The reply must repeat the listing below exactly and carry none of its pictures.

STUDY MATERIAL:

*** Block opens ***

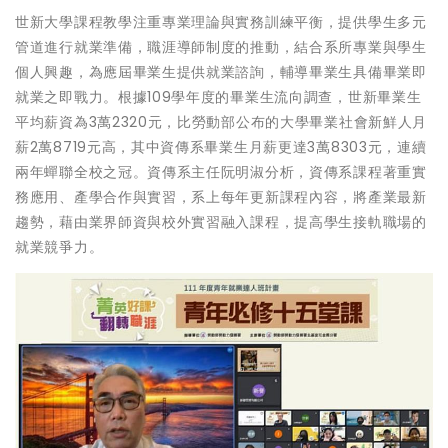
世新大學課程教學注重專業理論與實務訓練平衡，提供學生多元
管道進行就業準備，職涯導師制度的推動，結合系所專業與學生
個人興趣，為應屆畢業生提供就業諮詢，輔導畢業生具備畢業即
就業之即戰力。根據109學年度的畢業生流向調查，世新畢業生
平均薪資為3萬2320元，比勞動部公布的大學畢業社會新鮮人月
薪2萬8719元高，其中資傳系畢業生月薪更達3萬8303元，連續
兩年蟬聯全校之冠。資傳系主任阮明淑分析，資傳系課程著重實
務應用、產學合作與實習，系上每年更新課程內容，將產業最新
趨勢，藉由業界師資與校外實習融入課程，提高學生接軌職場的
就業競爭力。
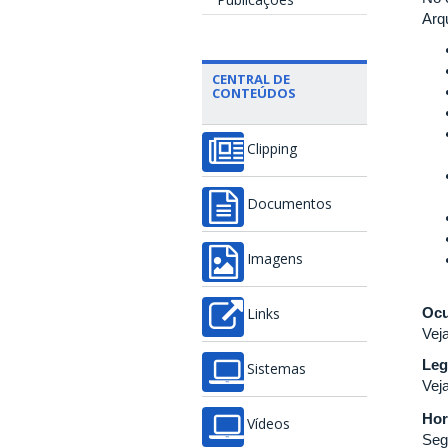
Arq
CENTRAL DE
CONTEÚDOS
Clipping
Documentos
Imagens
Ocu
Links
Vej
Leg
Sistemas
Vej
Hor
Vídeos
Seg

*** Block closes ***

YOUR SOLUTION:
世新大學課程教學注重專業理論與實務訓練平衡，提供學生多元
管道進行就業準備，職涯導師制度的推動，結合系所專業與學生
個人興趣，為應屆畢業生提供就業諮詢，輔導畢業生具備畢業即
就業之即戰力。根據109學年度的畢業生流向調查，世新畢業生
平均薪資為3萬2320元，比勞動部公布的大學畢業社會新鮮人月
薪2萬8719元高，其中資傳系畢業生月薪更達3萬8303元，連續
兩年蟬聯全校之冠。資傳系主任阮明淑分析，資傳系課程著重實
務應用、產學合作與實習，系上每年更新課程內容，將產業最新
趨勢，藉由業界師資與校外實習融入課程，提高學生接軌職場的
就業競爭力。
Arq
CENTRAL DE
CONTEÚDOS
Clipping
Documentos
Imagens
Ocu
Links
Vej
Leg
Sistemas
Vej
Hor
Vídeos
Seg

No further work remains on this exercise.